Zaki Myret

RÉDACTRICE EN CHEF DE BILAN

En 1997, Myret Zaki fait ses débuts dans la banque privée genevoise Lombard Odier Darier Hentsch & Cie. Puis, dès 2001, elle dirige les pages et suppléments financiers du quotidien Le Temps. En octobre 2008, elle publie son premier ouvrage, "UBS, les dessous d'un scandale", qui raconte comment la banque suisse est mise en difficulté par les autorités américaines dans plusieurs affaires d'évasion fiscale aux États-Unis et surtout par la crise des subprimes. Elle obtient le prix de Journaliste Suisse 2008 de Schweizer Journalist. En janvier 2010, Myret devient rédactrice en chef adjointe du magazine Bilan. Cette année-là, elle publie "Le Secret bancaire est mort, vive l'évasion fiscale" où elle expose la guerre économique qui a mené la Suisse à abandonner son secret bancaire. En 2011, elle publie "La fin du dollar" qui prédit la fin de la monnaie américaine à cause de sa dévaluation prolongée et de la dérive monétaire de la Réserve fédérale. En 2014, Myret est nommée rédactrice en chef de Bilan.

Vive la montre mécanique!

C’est une histoire devenue très courante. Une amie possède un smartphone, version 5 de son état. La marque importe peu car le problème serait le même, y compris avec les versions 6.

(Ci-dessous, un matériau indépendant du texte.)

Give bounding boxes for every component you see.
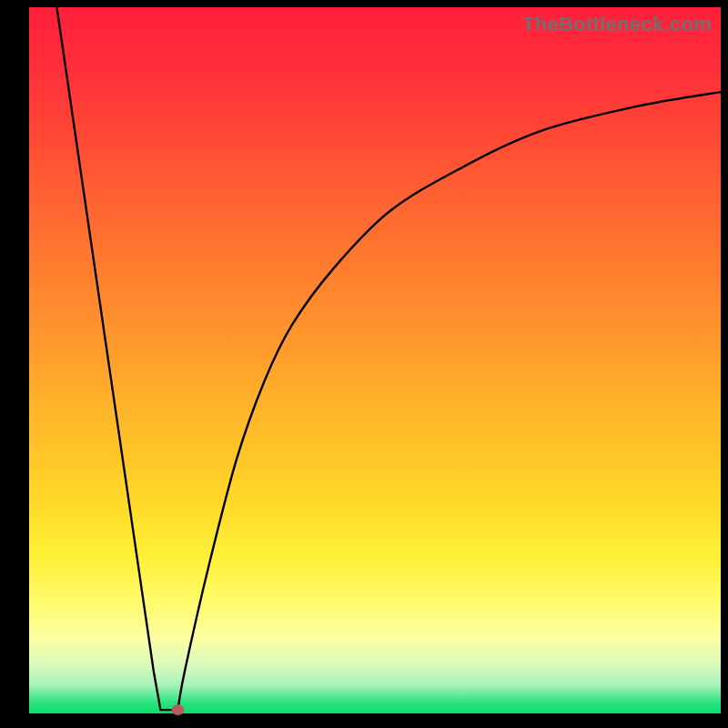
curve-layer	[29, 7, 721, 713]
chart-frame: TheBottleneck.com	[0, 0, 728, 728]
marker-dot	[171, 704, 184, 715]
bottleneck-curve	[56, 7, 721, 710]
plot-area: TheBottleneck.com	[29, 7, 721, 713]
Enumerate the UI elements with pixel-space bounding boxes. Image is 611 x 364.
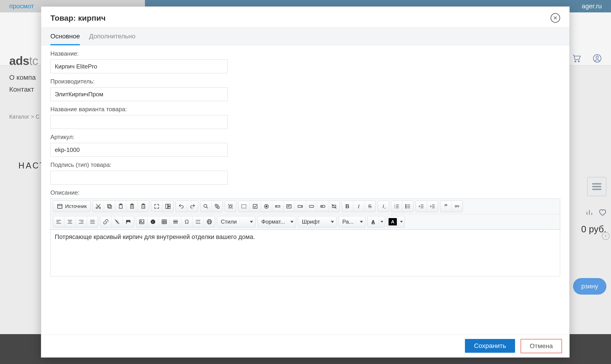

Ce smartphone donc, 100% rechargé  à 7 h du matin, voit sa batterie se vider de plus en plus tôt. Selon le degré d’activité, il peut lui arriver d’être à sec vers 13 h, stoppant net le flux de toutes ces interactions que l’on croyait vitales. Au départ, la batterie s’épuisait vers 20 h, puis vers 18 h, sa performance devenant toujours plus réduite.

Il faut dire que cette amie fait chauffer littéralement son appareil pour téléphoner, communiquer à distance par sms et par mail, lire sur le web. Comme c’est le cas de tous ceux qui, aujourd’hui, comptent sans doute à l’excès sur leur smartphone, devenu un véritable «mobile office», qui permet à la fois d’être au bureau et en déplacement. 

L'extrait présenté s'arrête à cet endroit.